## [TASK STATEMENT]
Without the images, reproduce every entry exactly.

## [PROVIDED DATA]
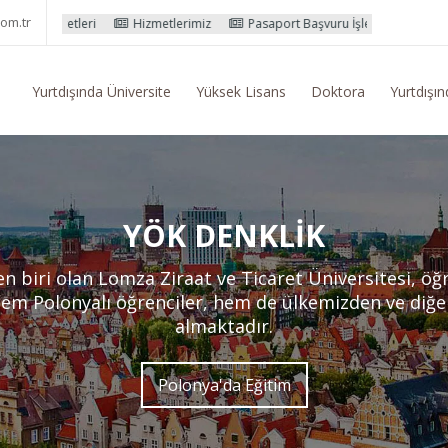
om.tr
ri
Hizmetlerimiz
Pasaport Başvuru İşlemleri
Yurtdışı Eğitim K
Yurtdışında Üniversite
Yüksek Lisans
Doktora
Yurtdışın
YÖK DENKLIK
n biri olan Lomza Ziraat ve Ticaret Üniversitesi, öğr
em Polonyalı öğrenciler, hem de ülkemizden ve diğer
almaktadır.
Polonya'da Eğitim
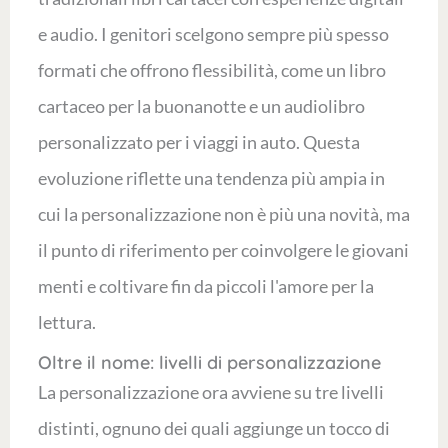
e audio. I genitori scelgono sempre più spesso
formati che offrono flessibilità, come un libro
cartaceo per la buonanotte e un audiolibro
personalizzato per i viaggi in auto. Questa
evoluzione riflette una tendenza più ampia in
cui la personalizzazione non è più una novità, ma
il punto di riferimento per coinvolgere le giovani
menti e coltivare fin da piccoli l'amore per la
lettura.
Oltre il nome: livelli di personalizzazione
La personalizzazione ora avviene su tre livelli
distinti, ognuno dei quali aggiunge un tocco di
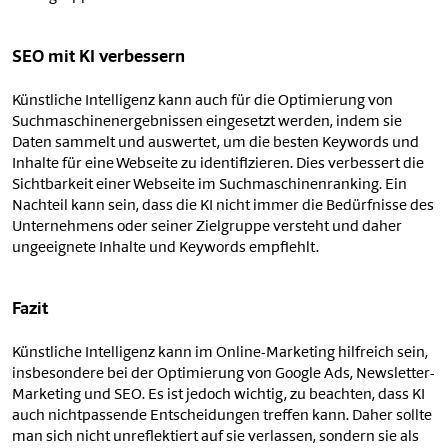
SEO mit KI verbessern
Künstliche Intelligenz kann auch für die Optimierung von
Suchmaschinenergebnissen eingesetzt werden, indem sie
Daten sammelt und auswertet, um die besten Keywords und
Inhalte für eine Webseite zu identifizieren. Dies verbessert die
Sichtbarkeit einer Webseite im Suchmaschinenranking. Ein
Nachteil kann sein, dass die KI nicht immer die Bedürfnisse des
Unternehmens oder seiner Zielgruppe versteht und daher
ungeeignete Inhalte und Keywords empfiehlt.
Fazit
Künstliche Intelligenz kann im Online-Marketing hilfreich sein,
insbesondere bei der Optimierung von Google Ads, Newsletter-
Marketing und SEO. Es ist jedoch wichtig, zu beachten, dass KI
auch nichtpassende Entscheidungen treffen kann. Daher sollte
man sich nicht unreflektiert auf sie verlassen, sondern sie als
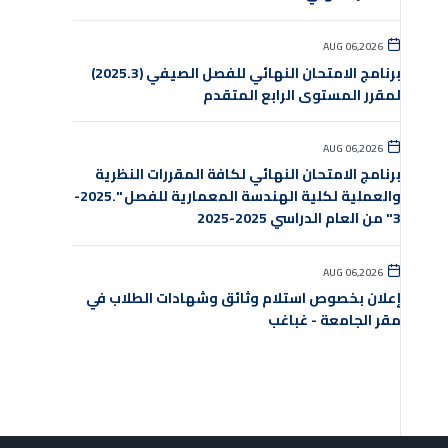
AUG 06,2026
برنامج الامتحان النهائي للفصل الصيفي (2025.3)
لمقرر المستوى الرابع المتقدم
AUG 06,2026
برنامج الامتحان النهائي لكافة المقررات النظرية
والعملية لكلية الهندسة المعمارية للفصل ".2025-
3" من العام الدراسي 2025-2025
AUG 06,2026
إعلان بخصوص استلام وثائق وشهادات الطلاب في
مقر الجامعة - غباغب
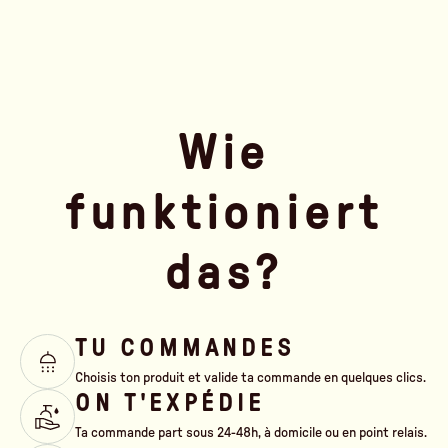
Wie
funktioniert
das?
TU COMMANDES
Choisis ton produit et valide ta commande en quelques clics.
ON T'EXPÉDIE
Ta commande part sous 24-48h, à domicile ou en point relais.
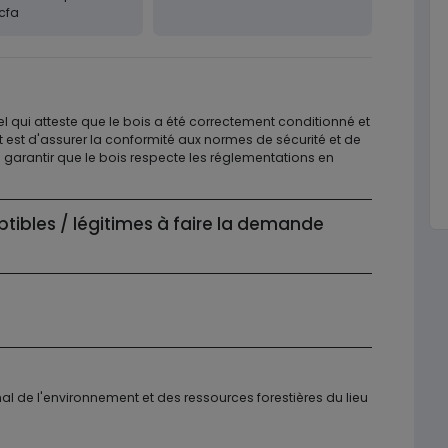
cfa
l qui atteste que le bois a été correctement conditionné et
at est d'assurer la conformité aux normes de sécurité et de
de garantir que le bois respecte les réglementations en
ptibles / légitimes à faire la demande
 de l'environnement et des ressources forestières du lieu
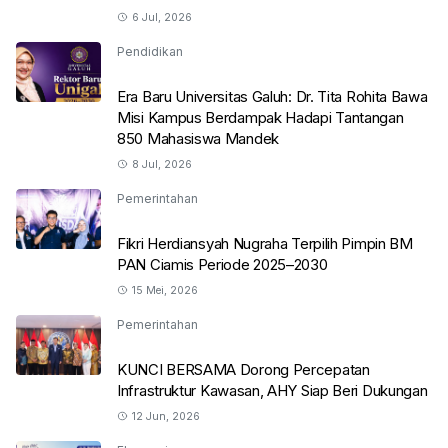
6 Jul, 2026
Pendidikan
Era Baru Universitas Galuh: Dr. Tita Rohita Bawa
Misi Kampus Berdampak Hadapi Tantangan
850 Mahasiswa Mandek
8 Jul, 2026
Pemerintahan
Fikri Herdiansyah Nugraha Terpilih Pimpin BM
PAN Ciamis Periode 2025–2030
15 Mei, 2026
Pemerintahan
KUNCI BERSAMA Dorong Percepatan
Infrastruktur Kawasan, AHY Siap Beri Dukungan
12 Jun, 2026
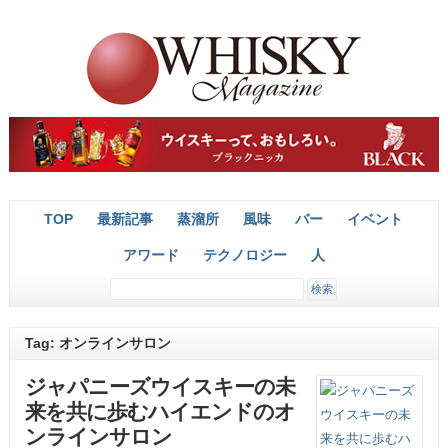
TOP
最新記事
蒸溜所
風味
バー
イベント
アワード
テクノロジー
人
Tag: オンラインサロン
ジャパニーズウイスキーの未
来を共に歩むハイエンドのオ
ンラインサロン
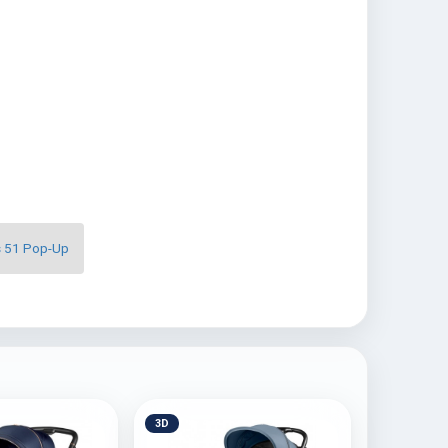
s 51 Pop-Up
3D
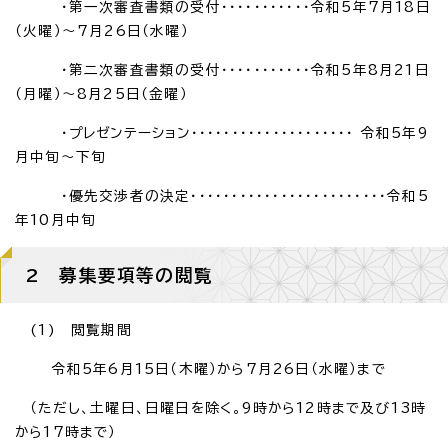
・第一次審査書類の受付・・・・・・・・・・・令和5年7月18日
（火曜）～7月26日（水曜）
・第二次審査書類の受付・・・・・・・・・・・令和5年8月21日
（月曜）～8月25日（金曜）
・プレゼンテーション・・・・・・・・・・・・・・・・・・・・ 令和5年9
月中旬～下旬
・優先交渉者の決定・・・・・・・・・・・・・・・・・・・・・・・・令和5
年10月中旬
2 募集要項等の閲覧
(1) 閲覧期間
令和5年6月15日（木曜）から7月26日（水曜）まで
（ただし、土曜日、日曜日を除く。9時から12時まで及び13時
から17時まで）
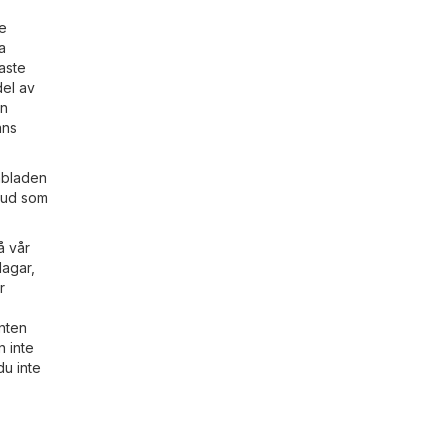
je
a
aste
del av
in
ans
ambladen
tbud som
å vår
dagar,
r
anten
n inte
du inte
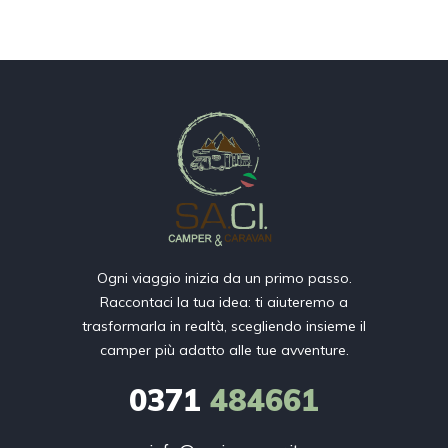
Ogni viaggio inizia da un primo passo.
Raccontaci la tua idea: ti aiuteremo a
trasformarla in realtà, scegliendo insieme il
camper più adatto alle tue avventure.
0371
484661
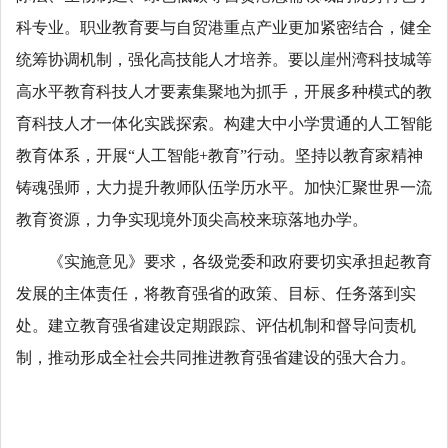
科专业。职业教育要与自贸港重点产业更加紧密结合，健全
统筹协调机制，强化高技能人才培养。要以崖州湾科技城等
高水平教育科技人才要素集聚地为抓手，开展多种模式的教
育科技人才一体化实践探索。构建大中小学贯通的人工智能
教育体系，开展“人工智能+教育”行动。坚持以教育家精神
铸魂强师，大力提升教师队伍学历水平。加快汇聚世界一流
教育资源，力争实现境外顶尖高校来琼落地办学。
《实施意见》要求，各级党委和政府要切实承担起教育
发展的主体责任，将教育强省的政策、目标、任务落到实
处。建立教育强省建设定期跟踪、评估机制和督导问责机
制，推动形成全社会共同推进教育强省建设的强大合力。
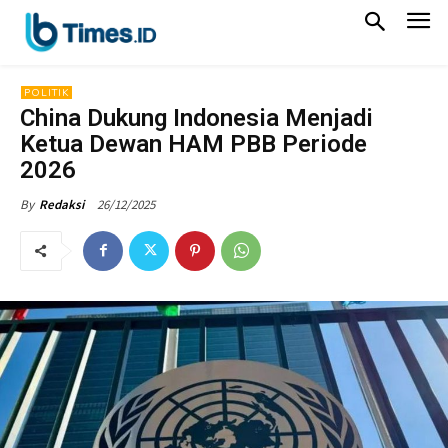
POLITIK
China Dukung Indonesia Menjadi
Ketua Dewan HAM PBB Periode
2026
26/12/2025
By
Redaksi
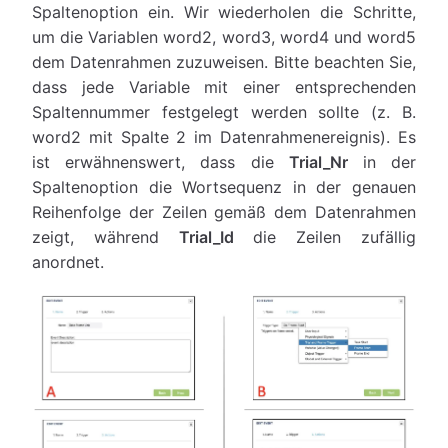
Spaltenoption ein. Wir wiederholen die Schritte,
um die Variablen word2, word3, word4 und word5
dem Datenrahmen zuzuweisen. Bitte beachten Sie,
dass jede Variable mit einer entsprechenden
Spaltennummer festgelegt werden sollte (z. B.
word2 mit Spalte 2 im Datenrahmenereignis). Es
ist erwähnenswert, dass die
Trial_Nr
in der
Spaltenoption die Wortsequenz in der genauen
Reihenfolge der Zeilen gemäß dem Datenrahmen
zeigt, während
Trial_Id
die Zeilen zufällig
anordnet.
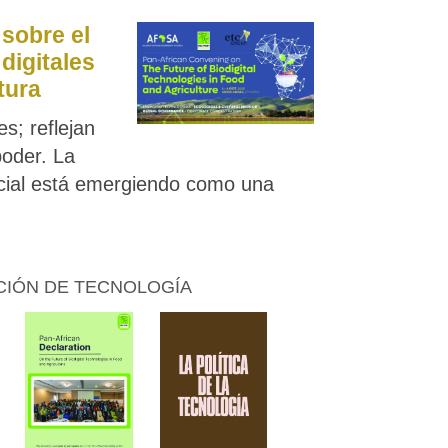
sobre el
digitales
tura
s; reflejan
poder. La
ificial está emergiendo como una
CIÓN DE TECNOLOGÍA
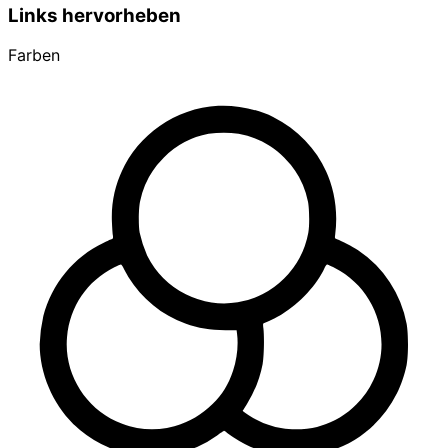
Links hervorheben
Farben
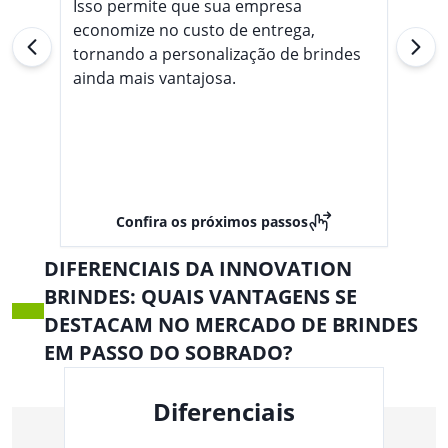
Isso permite que sua empresa
economize no custo de entrega,
tornando a personalização de brindes
ainda mais vantajosa.
Confira os próximos passos
DIFERENCIAIS DA INNOVATION
BRINDES: QUAIS VANTAGENS SE
DESTACAM NO MERCADO DE BRINDES
EM PASSO DO SOBRADO?
Diferenciais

## [ANSWER TO THE EXERCISE]
om.tr
ri
Hizmetlerimiz
Pasaport Başvuru İşlemleri
Yurtdışı Eğitim K
Yurtdışında Üniversite
Yüksek Lisans
Doktora
Yurtdışın
YÖK DENKLIK
n biri olan Lomza Ziraat ve Ticaret Üniversitesi, öğr
em Polonyalı öğrenciler, hem de ülkemizden ve diğer
almaktadır.
Polonya'da Eğitim
e audio. I genitori scelgono sempre più spesso
formati che offrono flessibilità, come un libro
cartaceo per la buonanotte e un audiolibro
personalizzato per i viaggi in auto. Questa
evoluzione riflette una tendenza più ampia in
cui la personalizzazione non è più una novità, ma
il punto di riferimento per coinvolgere le giovani
menti e coltivare fin da piccoli l'amore per la
lettura.
Oltre il nome: livelli di personalizzazione
La personalizzazione ora avviene su tre livelli
distinti, ognuno dei quali aggiunge un tocco di
SEO mit KI verbessern
Künstliche Intelligenz kann auch für die Optimierung von
Suchmaschinenergebnissen eingesetzt werden, indem sie
Daten sammelt und auswertet, um die besten Keywords und
Inhalte für eine Webseite zu identifizieren. Dies verbessert die
Sichtbarkeit einer Webseite im Suchmaschinenranking. Ein
Nachteil kann sein, dass die KI nicht immer die Bedürfnisse des
Unternehmens oder seiner Zielgruppe versteht und daher
ungeeignete Inhalte und Keywords empfiehlt.
Fazit
Künstliche Intelligenz kann im Online-Marketing hilfreich sein,
insbesondere bei der Optimierung von Google Ads, Newsletter-
Marketing und SEO. Es ist jedoch wichtig, zu beachten, dass KI
auch nichtpassende Entscheidungen treffen kann. Daher sollte
man sich nicht unreflektiert auf sie verlassen, sondern sie als
AUG 06,2026
برنامج الامتحان النهائي للفصل الصيفي (2025.3)
لمقرر المستوى الرابع المتقدم
AUG 06,2026
برنامج الامتحان النهائي لكافة المقررات النظرية
والعملية لكلية الهندسة المعمارية للفصل ".2025-
3" من العام الدراسي 2025-2025
AUG 06,2026
إعلان بخصوص استلام وثائق وشهادات الطلاب في
مقر الجامعة - غباغب
Wie
funktioniert
das?
TU COMMANDES
Choisis ton produit et valide ta commande en quelques clics.
ON T'EXPÉDIE
Ta commande part sous 24-48h, à domicile ou en point relais.
cfa
l qui atteste que le bois a été correctement conditionné et
at est d'assurer la conformité aux normes de sécurité et de
de garantir que le bois respecte les réglementations en
ptibles / légitimes à faire la demande
 de l'environnement et des ressources forestières du lieu
6 Jul, 2026
Pendidikan
Era Baru Universitas Galuh: Dr. Tita Rohita Bawa
Misi Kampus Berdampak Hadapi Tantangan
850 Mahasiswa Mandek
8 Jul, 2026
Pemerintahan
Fikri Herdiansyah Nugraha Terpilih Pimpin BM
PAN Ciamis Periode 2025–2030
15 Mei, 2026
Pemerintahan
KUNCI BERSAMA Dorong Percepatan
Infrastruktur Kawasan, AHY Siap Beri Dukungan
12 Jun, 2026
TOP
最新記事
蒸溜所
風味
バー
イベント
アワード
テクノロジー
人
Tag: オンラインサロン
ジャパニーズウイスキーの未
来を共に歩むハイエンドのオ
ンラインサロン
s 51 Pop-Up
3D
・第一次審査書類の受付・・・・・・・・・・・令和5年7月18日
（火曜）～7月26日（水曜）
・第二次審査書類の受付・・・・・・・・・・・令和5年8月21日
（月曜）～8月25日（金曜）
・プレゼンテーション・・・・・・・・・・・・・・・・・・・・ 令和5年9
月中旬～下旬
・優先交渉者の決定・・・・・・・・・・・・・・・・・・・・・・・・令和5
年10月中旬
2 募集要項等の閲覧
(1) 閲覧期間
令和5年6月15日（木曜）から7月26日（水曜）まで
（ただし、土曜日、日曜日を除く。9時から12時まで及び13時
から17時まで）
je
a
aste
del av
in
ans
ambladen
tbud som
å vår
dagar,
r
anten
n inte
du inte
Ogni viaggio inizia da un primo passo.
Raccontaci la tua idea: ti aiuteremo a
trasformarla in realtà, scegliendo insieme il
camper più adatto alle tue avventure.
0371
484661
科专业。职业教育要与自贸港重点产业更加紧密结合，健全
统筹协调机制，强化高技能人才培养。要以崖州湾科技城等
高水平教育科技人才要素集聚地为抓手，开展多种模式的教
育科技人才一体化实践探索。构建大中小学贯通的人工智能
教育体系，开展“人工智能+教育”行动。坚持以教育家精神
铸魂强师，大力提升教师队伍学历水平。加快汇聚世界一流
教育资源，力争实现境外顶尖高校来琼落地办学。
《实施意见》要求，各级党委和政府要切实承担起教育
发展的主体责任，将教育强省的政策、目标、任务落到实
处。建立教育强省建设定期跟踪、评估机制和督导问责机
制，推动形成全社会共同推进教育强省建设的强大合力。
POLITIK
China Dukung Indonesia Menjadi
Ketua Dewan HAM PBB Periode
2026
26/12/2025
By
Redaksi
Spaltenoption ein. Wir wiederholen die Schritte,
um die Variablen word2, word3, word4 und word5
dem Datenrahmen zuzuweisen. Bitte beachten Sie,
dass jede Variable mit einer entsprechenden
Spaltennummer festgelegt werden sollte (z. B.
word2 mit Spalte 2 im Datenrahmenereignis). Es
ist erwähnenswert, dass die
Trial_Nr
in der
Spaltenoption die Wortsequenz in der genauen
Reihenfolge der Zeilen gemäß dem Datenrahmen
zeigt, während
Trial_Id
die Zeilen zufällig
anordnet.
sobre el
digitales
tura
s; reflejan
poder. La
ificial está emergiendo como una
CIÓN DE TECNOLOGÍA
Links hervorheben
Farben
Isso permite que sua empresa
economize no custo de entrega,
tornando a personalização de brindes
ainda mais vantajosa.
Confira os próximos passos
DIFERENCIAIS DA INNOVATION
BRINDES: QUAIS VANTAGENS SE
DESTACAM NO MERCADO DE BRINDES
EM PASSO DO SOBRADO?
Diferenciais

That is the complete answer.